États-UnisWatergate: Il y a 50 ans, des «plombiers» allaient noyer Nixon
La nuit du 16 au 17 juin 1972 marque le début de l’un des scandales politiques les plus retentissants de l’histoire des États-Unis.
Dans la nuit du 16 au 17 juin 1972, cinq hommes sont arrêtés au siège du Parti démocrate, au 6e étage de l’immeuble du Watergate à Washington. Les «faux plombiers», portant des gants chirurgicaux, sont équipés d’appareils photo et de matériel d’écoute.
Le lendemain, le Washington Post fait sa Une sur cette étrange intrusion survenue en pleine campagne de réélection du président républicain Richard Nixon. Deux jeunes journalistes, Bob Woodward et Carl Bernstein, insistent sur la présence de James McCord, membre du Comité pour la réélection du président Nixon, parmi les cinq intrus. L’homme est également un ancien de la CIA.
Pour les reporters, le lien avec la Maison-Blanche est évident. Le 22 juin, Richard Nixon dément toute implication de son administration. Bizarrement, l’affaire intéresse peu l’opinion publique.
«Gorge profonde»
Bientôt, les deux reporters apprennent que deux hommes qui ont travaillé pour Nixon et son conseiller spécial Charles Colson ont guidé les «cambrioleurs» avec des talkies-walkies depuis un hôtel proche du Watergate.
Leur source: «Gorge profonde» («Deep throat»), surnom emprunté à un film pornographique populaire alors. On apprendra en 2005 qu’il s’agit de Mark Felt, directeur-adjoint du FBI. Entre octobre 1972 et novembre 1973, il rencontre Bob Woodward six fois dans un parking près de Washington.
Le 10 octobre 1972, les deux journalistes révèlent un gigantesque scandale d’espionnage et de sabotage politiques menés par la Maison-Blanche pour la réélection de Nixon. Des centaines de milliers de dollars de dons faits à la campagne de Nixon ont été détournés pour financer des opérations de déstabilisation des démocrates.

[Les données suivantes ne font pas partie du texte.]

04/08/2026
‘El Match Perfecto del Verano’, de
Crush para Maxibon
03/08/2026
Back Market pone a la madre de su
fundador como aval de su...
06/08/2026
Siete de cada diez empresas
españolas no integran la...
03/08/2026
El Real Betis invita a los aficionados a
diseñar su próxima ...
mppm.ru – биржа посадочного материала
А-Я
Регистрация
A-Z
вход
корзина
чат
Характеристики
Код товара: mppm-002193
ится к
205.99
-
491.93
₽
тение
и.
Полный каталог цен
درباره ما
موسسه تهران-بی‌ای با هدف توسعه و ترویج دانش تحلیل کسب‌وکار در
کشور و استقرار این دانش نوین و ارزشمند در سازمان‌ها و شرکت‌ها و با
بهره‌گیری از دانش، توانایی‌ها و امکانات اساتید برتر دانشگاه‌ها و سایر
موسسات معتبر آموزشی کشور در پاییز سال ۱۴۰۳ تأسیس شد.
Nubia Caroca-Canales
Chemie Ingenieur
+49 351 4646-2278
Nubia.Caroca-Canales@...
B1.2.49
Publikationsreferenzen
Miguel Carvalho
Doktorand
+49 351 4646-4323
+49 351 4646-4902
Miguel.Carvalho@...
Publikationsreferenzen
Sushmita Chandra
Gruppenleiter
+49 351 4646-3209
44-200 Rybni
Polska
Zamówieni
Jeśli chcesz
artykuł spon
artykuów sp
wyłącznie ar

Malgré la polémique, Richard Nixon est triomphalement réélu le 6 novembre face au démocrate George McGovern.
Les sénateurs démocrates ouvrent une enquête
Le 8 janvier 1973, le procès des «cambrioleurs» du Watergate s’ouvre dans une quasi-indifférence.
Le 7 février, la majorité démocrate du Sénat crée une Commission d’enquête sur la campagne électorale de 1972. Retransmises à la télévision, les audiences passionnent vite les Américains.

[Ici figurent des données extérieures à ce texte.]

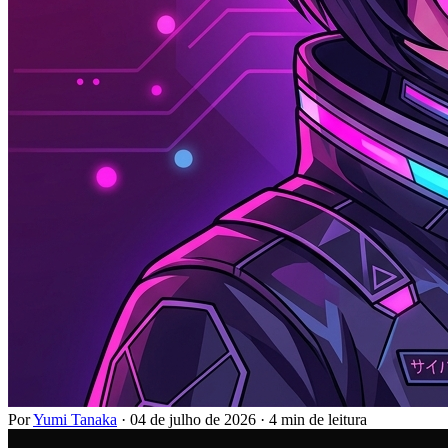
Por
Yumi Tanaka
·
04 de julho de 2026
·
4 min de leitura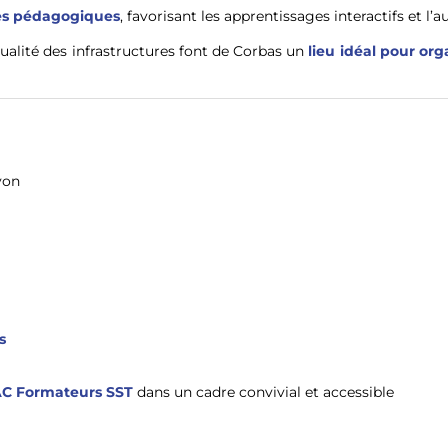
es pédagogiques
, favorisant les apprentissages interactifs et l’
 qualité des infrastructures font de Corbas un
lieu idéal pour or
yon
s
AC Formateurs SST
dans un cadre convivial et accessible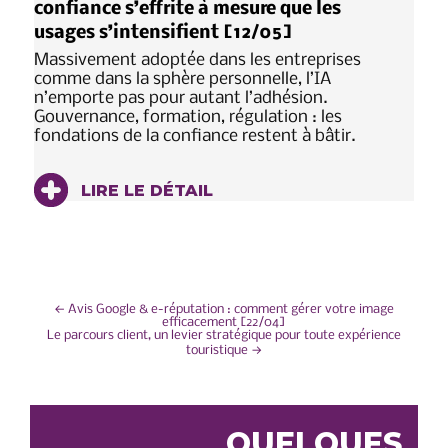
confiance s’effrite à mesure que les
usages s’intensifient [12/05]
Massivement adoptée dans les entreprises
comme dans la sphère personnelle, l’IA
n’emporte pas pour autant l’adhésion.
Gouvernance, formation, régulation : les
fondations de la confiance restent à bâtir.
LIRE LE DÉTAIL
NAVIGATION
←
Avis Google & e-réputation : comment gérer votre image
efficacement [22/04]
Le parcours client, un levier stratégique pour toute expérience
DE
touristique
→
L’ARTICLE
QUELQUES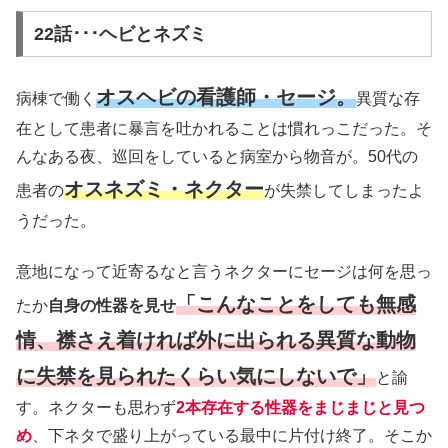
22話･･･ヘビとネズミ
オスヘビの看護師・セージ。
病棟で働く
異質な存
在として患者に暴言を吐かれることは慣れっこだった。そ
んなある夜、巡回をしていると病室から物音が。50代の
オスネズミ・ネクター
患者の
が失禁してしまったよ
うだった。
意地になって近寄るなと言うネクターにセージは何を思っ
「こんなことをしても無感
たか
自身の性器を見せ
情、襟さえ着ければ外に出られる異質な動物
に失禁を見られたくらい気にしないで」
と諭
す。ネクターも思わず
2本存在する性器をまじまじと見つ
め
、下ネタで盛り上がっている最中に片付け終了。そこか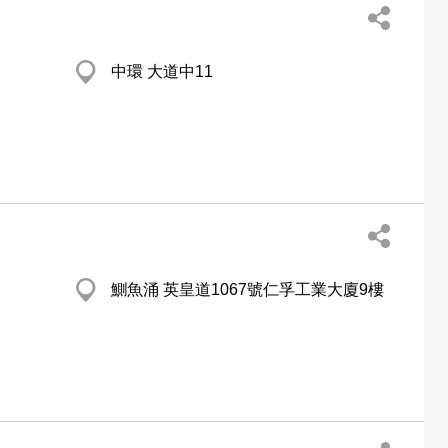
中環 大道中11
鰂魚涌 英皇道1067號仁孚工業大廈9樓
n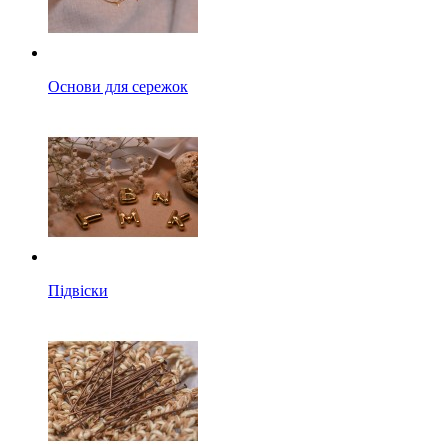
Основи для сережок
Підвіски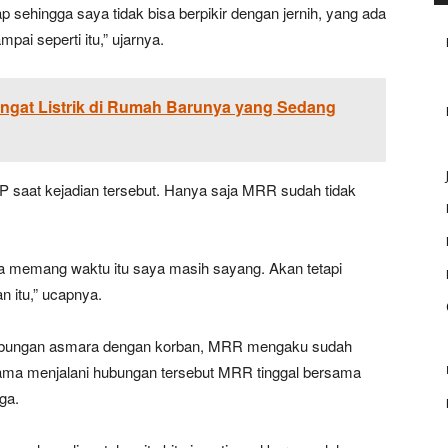
sehingga saya tidak bisa berpikir dengan jernih, yang ada
ai seperti itu,” ujarnya.
engat Listrik di Rumah Barunya yang Sedang
aat kejadian tersebut. Hanya saja MRR sudah tidak
ya memang waktu itu saya masih sayang. Akan tetapi
n itu,” ucapnya.
 hubungan asmara dengan korban, MRR mengaku sudah
elama menjalani hubungan tersebut MRR tinggal bersama
ga.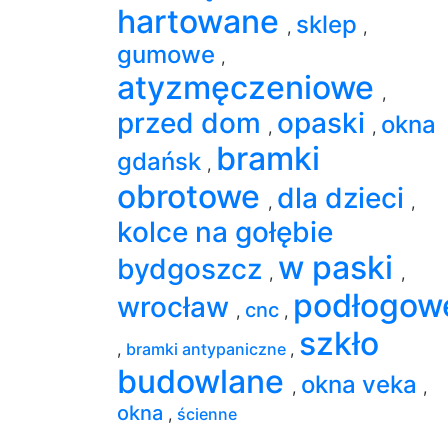
hartowane
sklep
,
,
gumowe
,
atyzmęczeniowe
,
przed dom
opaski
okna
,
,
bramki
gdańsk
,
obrotowe
dla dzieci
,
,
kolce na gołębie
w paski
bydgoszcz
,
,
podłogow
wrocław
cnc
,
,
szkło
,
bramki antypaniczne
,
budowlane
okna veka
,
,
okna
,
ścienne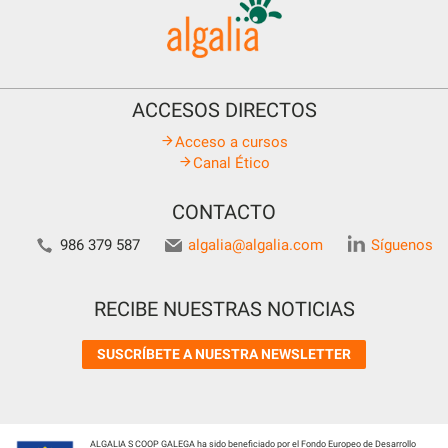
ACCESOS DIRECTOS
Acceso a cursos
Canal Ético
CONTACTO
986 379 587
algalia@algalia.com
Síguenos
RECIBE NUESTRAS NOTICIAS
SUSCRÍBETE A NUESTRA NEWSLETTER
ALGALIA S COOP GALEGA ha sido beneficiado por el Fondo Europeo de Desarrollo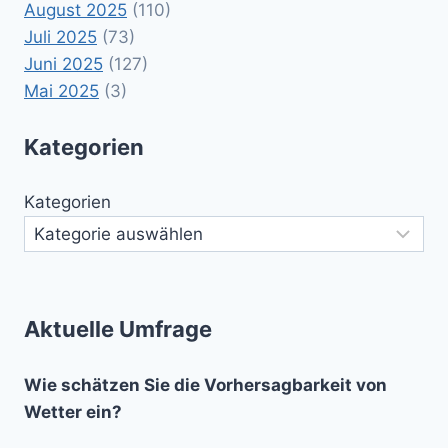
August 2025
(110)
Juli 2025
(73)
Juni 2025
(127)
Mai 2025
(3)
Kategorien
Kategorien
Aktuelle Umfrage
Wie schätzen Sie die Vorhersagbarkeit von
Wetter ein?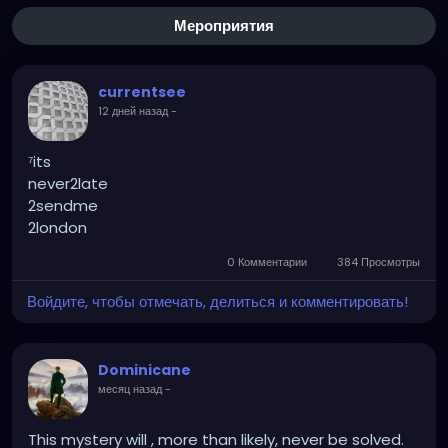
Мероприятия
currentsee
12 дней назад
-
⁷its
never2late
2sendme
2london
0 Комментарии
384 Просмотры
Войдите, чтобы отмечать, делиться и комментировать!
Dominicane
месяц назад
-
This mystery will , more than likely, never be solved.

Peu après, James McCord reconnaît avoir menti devant le tribunal sous la pression de la Maison-Blanche.
Le 30 avril, le ministre de la Justice Richard Kleindienst et deux conseillers du président – Bob Haldeman, John Ehrlichman – démissionnent. Un troisième conseiller – John W. Dean – est limogé.
Le 25 juin, ce dernier affirme devant la Commission que le président était au courant dès le 15 septembre 1972 des dispositions prises pour étouffer l’affaire du cambriolage. Il affirme aussi que le président était prêt à acheter le silence des cambrioleurs pour près d’un million de dollars. C’est le premier témoin à mettre directement en cause M. Nixon.

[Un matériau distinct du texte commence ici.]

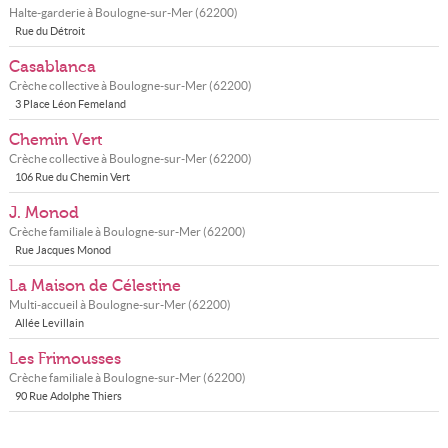
Halte-garderie à
Boulogne-sur-Mer
(
62200
)
Rue du Détroit
Casablanca
Crèche collective à
Boulogne-sur-Mer
(
62200
)
3 Place Léon Femeland
Chemin Vert
Crèche collective à
Boulogne-sur-Mer
(
62200
)
106 Rue du Chemin Vert
J. Monod
Crèche familiale à
Boulogne-sur-Mer
(
62200
)
Rue Jacques Monod
La Maison de Célestine
Multi-accueil à
Boulogne-sur-Mer
(
62200
)
Allée Levillain
Les Frimousses
Crèche familiale à
Boulogne-sur-Mer
(
62200
)
90 Rue Adolphe Thiers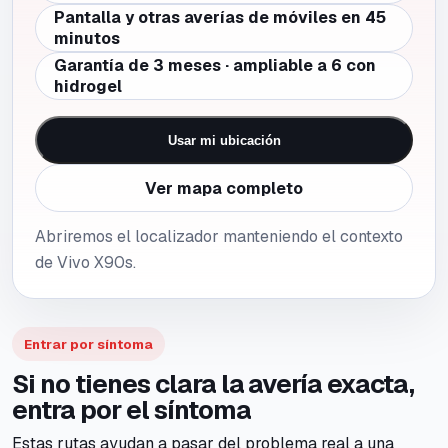
Pantalla y otras averías de móviles en 45
minutos
Garantía de 3 meses · ampliable a 6 con
hidrogel
Usar mi ubicación
Ver mapa completo
Abriremos el localizador manteniendo el contexto
de Vivo X90s.
Entrar por síntoma
Si no tienes clara la avería exacta,
entra por el síntoma
Estas rutas ayudan a pasar del problema real a una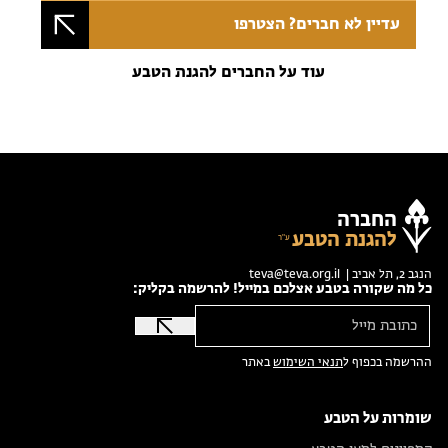
עדיין לא חברים? הצטרפו
עוד על החברים להגנת הטבע
החברה
להגנת הטבע
הנגב 2, תל אביב |
teva@teva.org.il
כל מה שקורה בטבע אצלכם במייל! להרשמה בקליק:
ההרשמה בכפוף ל
תנאי השימוש
באתר
שומרות על הטבע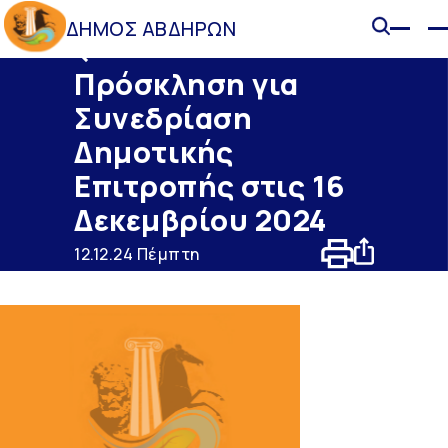
ΔΗΜΟΣ ΑΒΔΗΡΩΝ
Ανακοινώσεις
Πρόσκληση για
Συνεδρίαση
Δημοτικής
Επιτροπής στις 16
Δεκεμβρίου 2024
12.12.24 Πέμπτη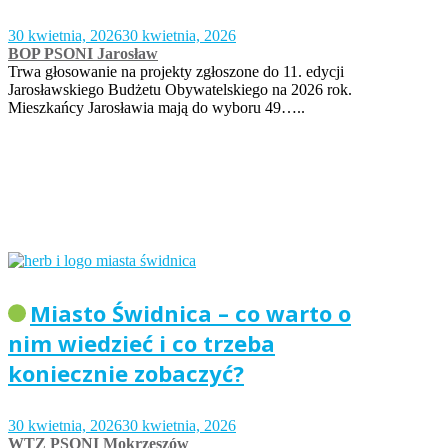
30 kwietnia, 2026
30 kwietnia, 2026
BOP PSONI Jarosław
Trwa głosowanie na projekty zgłoszone do 11. edycji
Jarosławskiego Budżetu Obywatelskiego na 2026 rok.
Mieszkańcy Jarosławia mają do wyboru 49…..
Miasto Świdnica – co warto o
nim wiedzieć i co trzeba
koniecznie zobaczyć?
30 kwietnia, 2026
30 kwietnia, 2026
WTZ PSONI Mokrzeszów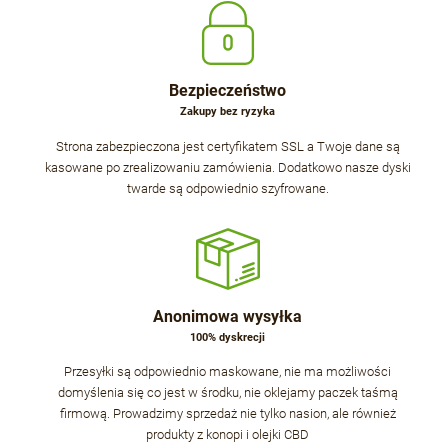
Bezpieczeństwo
Zakupy bez ryzyka
Strona zabezpieczona jest certyfikatem SSL a Twoje dane są
kasowane po zrealizowaniu zamówienia. Dodatkowo nasze dyski
twarde są odpowiednio szyfrowane.
Anonimowa wysyłka
100% dyskrecji
Przesyłki są odpowiednio maskowane, nie ma możliwości
domyślenia się co jest w środku, nie oklejamy paczek taśmą
firmową. Prowadzimy sprzedaż nie tylko nasion, ale również
produkty z konopi i olejki CBD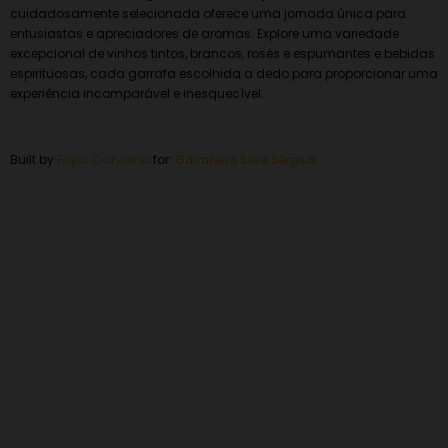
cuidadosamente selecionada oferece uma jornada única para
entusiastas e apreciadores de aromas. Explore uma variedade
excepcional de vinhos tintos, brancos, rosés e espumantes e bebidas
espirituosas, cada garrafa escolhida a dedo para proporcionar uma
experiência incomparável e inesquecível.
Built by
Filipa Carvalho
for:
Garrafeira
Silva Sérgius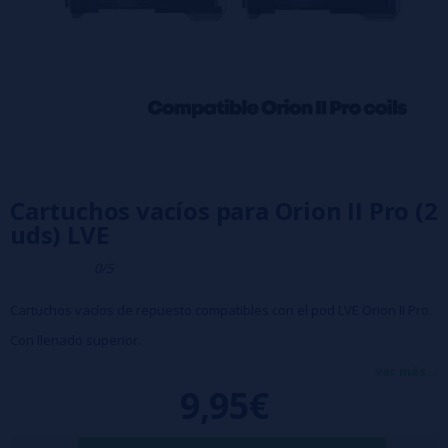
Cartuchos vacíos para Orion II Pro (2
uds) LVE
0/5
Cartuchos vacíos de repuesto compatibles con el pod LVE Orion II Pro.
Con llenado superior.
Compatible con resistencias de la serie Orion II Pro.
ver más...
9,95€
Se venden en paquetes de 2 unidades.
IMPORTANTE: EL COLOR DE LOS DRIPS ES NEGRO, EN AMBOS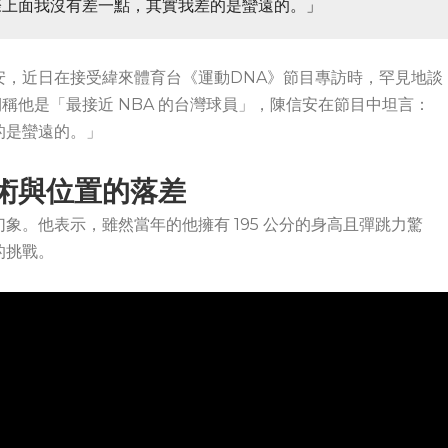
際上面我沒有差一點，其實我差的是蠻遠的。」
安，近日在接受緯來體育台《運動DNA》節目專訪時，罕見地談
期稱他是「最接近 NBA 的台灣球員」，陳信安在節目中坦言：
的是蠻遠的。」
術與位置的落差
象。他表示，雖然當年的他擁有 195 公分的身高且彈跳力驚
的挑戰。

Le Bureau Ovale sur écoute
Coup de tonnerre le 16 juillet: un collaborateur de la Maison-Blanche affirme devant la Commission que le Bureau Ovale est truffé de micros. Ce dispositif secret d’écoutes a été installé en 1970 dans un but historique. C’est le début d’un nouveau scandale.
Le 23 juillet, Nixon refuse de transmettre ces enregistrements à la Commission. Acculé par la justice, il finit le 20 octobre par remettre neuf bandes. Mais il manque deux bandes et une conversation entre Nixon et son conseiller Dean du 20 juin 1972, soit trois jours après l’effraction au Watergate, est inaudible.
La démission avant la destitution
Le 9 mai 1974, la Commission judiciaire de la Chambre des représentants commence son enquête sur l’opportunité de destituer le président.
Le 24 juillet, après un an d’âpre bataille, la Cour suprême ordonne au président de remettre la totalité des bandes. Dos au mur, Nixon obtempérera le 5 août.
Le 30 juillet, la Commission retient trois chefs d’inculpation contre lui: obstruction à la justice, abus de pouvoir et refus de se soumettre aux assignations. La procédure de destitution est irrémédiable.
Pour éviter l’affront, Richard Nixon annonce sa démission le 8 août, une première aux États-Unis.
Le 8 septembre, son successeur Gerald Ford le gracie.